*TASK DETAILS:*
Having found the line containing "ประวัติภาควิชา" in the data below, reproduce that line and each one after it to the end, exactly, and include nothing else.

[Data extracted from a collection]
★ ★ ★ ★ ★ ★ ★

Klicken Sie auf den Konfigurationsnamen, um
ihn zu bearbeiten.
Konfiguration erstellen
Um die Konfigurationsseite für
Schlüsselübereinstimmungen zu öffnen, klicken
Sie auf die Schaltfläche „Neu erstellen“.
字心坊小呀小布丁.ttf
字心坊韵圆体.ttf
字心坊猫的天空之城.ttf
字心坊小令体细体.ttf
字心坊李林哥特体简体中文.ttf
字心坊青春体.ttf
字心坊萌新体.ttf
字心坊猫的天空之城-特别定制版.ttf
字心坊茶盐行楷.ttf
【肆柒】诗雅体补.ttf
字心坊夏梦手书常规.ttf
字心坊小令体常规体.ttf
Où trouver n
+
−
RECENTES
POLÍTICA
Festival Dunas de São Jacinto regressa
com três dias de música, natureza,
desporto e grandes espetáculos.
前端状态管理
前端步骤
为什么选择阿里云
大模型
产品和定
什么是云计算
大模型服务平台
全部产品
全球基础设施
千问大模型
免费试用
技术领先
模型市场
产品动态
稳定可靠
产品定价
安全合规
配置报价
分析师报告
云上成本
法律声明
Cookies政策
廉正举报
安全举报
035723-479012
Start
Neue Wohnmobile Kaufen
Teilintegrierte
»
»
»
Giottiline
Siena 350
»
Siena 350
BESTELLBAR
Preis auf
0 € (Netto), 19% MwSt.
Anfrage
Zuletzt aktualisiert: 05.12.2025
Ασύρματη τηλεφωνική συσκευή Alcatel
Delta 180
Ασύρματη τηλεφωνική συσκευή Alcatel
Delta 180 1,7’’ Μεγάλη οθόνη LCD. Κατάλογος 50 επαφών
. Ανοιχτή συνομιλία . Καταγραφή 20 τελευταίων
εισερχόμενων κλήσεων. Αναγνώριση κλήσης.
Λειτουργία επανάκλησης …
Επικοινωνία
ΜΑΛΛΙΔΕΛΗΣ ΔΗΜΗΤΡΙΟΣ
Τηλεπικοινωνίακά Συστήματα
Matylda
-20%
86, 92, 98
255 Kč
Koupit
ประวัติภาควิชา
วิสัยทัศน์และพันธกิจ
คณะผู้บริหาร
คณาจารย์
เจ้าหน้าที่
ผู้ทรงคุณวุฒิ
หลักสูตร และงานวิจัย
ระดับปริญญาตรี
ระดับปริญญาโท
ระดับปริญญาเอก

★ ★ ★ ★ ★ ★ ★

*EXERCISE OUTPUT:*
ประวัติภาควิชา
วิสัยทัศน์และพันธกิจ
คณะผู้บริหาร
คณาจารย์
เจ้าหน้าที่
ผู้ทรงคุณวุฒิ
หลักสูตร และงานวิจัย
ระดับปริญญาตรี
ระดับปริญญาโท
ระดับปริญญาเอก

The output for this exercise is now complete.